I have previously written a lot about God, and I am tempted to use that concept here again, but that would probably bore the hell out of everyone, and get me nowhere. So, what may be more useful, is the concept of Truth.

The word truth has many different meanings, and these are explored in philosophy ad nauseam, nowhere and never ever leading anywhere closer to a firm grasp of what in the end truth is supposed to be, if we do not simply mean it to be the correct answer to a clearly outlined question, composed of terms everyone who matters in the situation agrees on, or as in knowing the truth, as in knowing what really happened.

There is this other ´level´ of truth, wherein truth is seen as something that is not simply an accurate phrasing of some specific relation or event, i.e. something in all ways inferior to a context, but something which in fact provides the substance to a context. Truth in the sense of ´essence´, that which is beneath, at the basis of all phenomena as they are perceived and interpreted, which enables the very act of interpreting in a given situation, the ground of being on which the conception of a context is built. By ground of being I mean that which sets apart some of existence from the turmoil of meaningless becoming as science understands the universe, into ´something´, i.e. an object, indeed that which originally man must have meant when he said ´soul´. Every thing that stands out from the undifferentiated flux of existence is a thing, object, meaning, soul. These words all mean the same. At least, they refer to the same.

Now, `The´ Thing is not such an object or soul, it is rather that which enables the very conception of a soul, the souls ground. It is Thingness itself, without the thing. In the Platonic world, it would be the spirit of form. That from which the form, which is closely related to what Freud calls Vorsrtellung, derives its authority.

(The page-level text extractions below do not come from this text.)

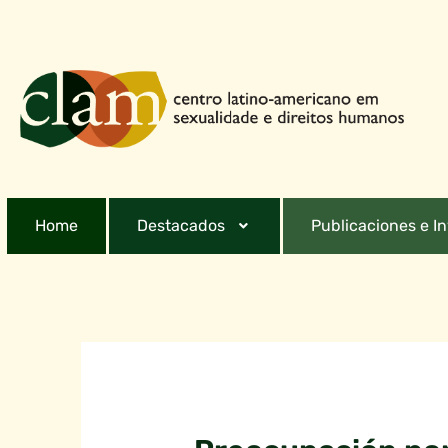
Home
Destacados
Publicaciones e I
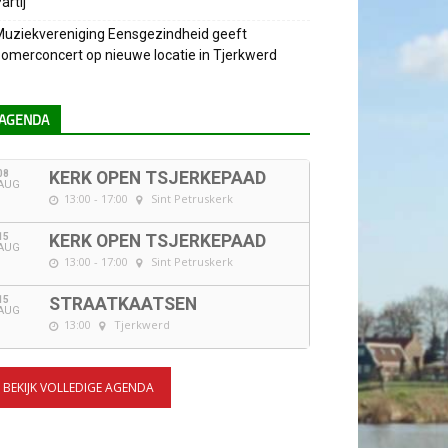
artij
uziekvereniging Eensgezindheid geeft
omerconcert op nieuwe locatie in Tjerkwerd
AGENDA
08
KERK OPEN TSJERKEPAAD
AUG
13:00 - 17:00
Sint Petruskerk
15
KERK OPEN TSJERKEPAAD
AUG
13:00 - 17:00
Sint Petruskerk
15
STRAATKAATSEN
AUG
13:00
Tjerkwerd
BEKIJK VOLLEDIGE AGENDA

Evidently it is not easy to put a finger on this quality, and as far as I know only the more obscurist philosophers try to do this. Because whenever one attempts to describe something which by its very nature stands away from language, as a sun stands away from its satellites, the language used is bound to revolve in circles just like such a satellite. And this is what we see so clearly in Heidegger, this is why he is so comical and absurd. But, as clear as Nietzsche was about the futility of trying to approach that which defies every conception, about the fickle nature of Truth, the all importance of context of perspective to understanding, attaining and operating power, if we do not hold to such a functionalist perspective as Nietzsche, and approach our mind and its conceptions, i.e. the world, without wanting anything from it, without desiring power, without coupling everything to what it means to our life, then the question Truth comes again to the foreground as the suggestion of a totally inhuman idea. As precisely that which is not caught up in this anthropomorph image we inevitably have of existence if we insist on understanding it directly.

I’ve written too much of nothing here, circumscribing the idea which keeps itself away from me, touching on it only by maintaining an equal distance from it - touching the effect it has on me. I will reflect some more and read some more, and come back to this topic perhaps in terms of the Epoch of Truth, as Heidegger puts it somewhere - or, possibly, to stand corrected by someone who is better informed as to what Freud actually meant. I have access to the complete works fo Freud, but keep away from it and orbit it almost as if it were das Ding itself. As such, unattained but felt, it hold unquestionable value.

From the passage you quoted, I don’t think that’s clear at all. The reference to Freud suggests that it’s the object to which the child attaches itself (object-cathexis)—thus, in the first place, the body of the mother.

That could make sense.
That object being something we indeed rather feel, and revolve around with our consciousness, than cognitively grasp.

As soon as we would understand it, the mothers body has (hopefully) ceased to fully represent that object. Whats left of that attachment would be part of the Oedipus complex…

Okay. Well, I think “the thing” is ultimately the whole cosmos: the child seeks to “swallow in the world”. And those whose supreme will to power is to do so “spiritually” are Nietzsche’s genuine philosophers: Dionysuses whose Ariadne is ultimately the whole cosmos.

Yes: that part of the attachment that is not sublimated, but neurotic.

Awesome. Thanks, that is a big help.

That leaves me with two questions: How does the part that is sublimated manifest? And, now that the mother side is connected the “the thing” and thereby clarified, is there an analogous theoretical object (dont quite know how to phrase that) for the (kill-the-) father-side?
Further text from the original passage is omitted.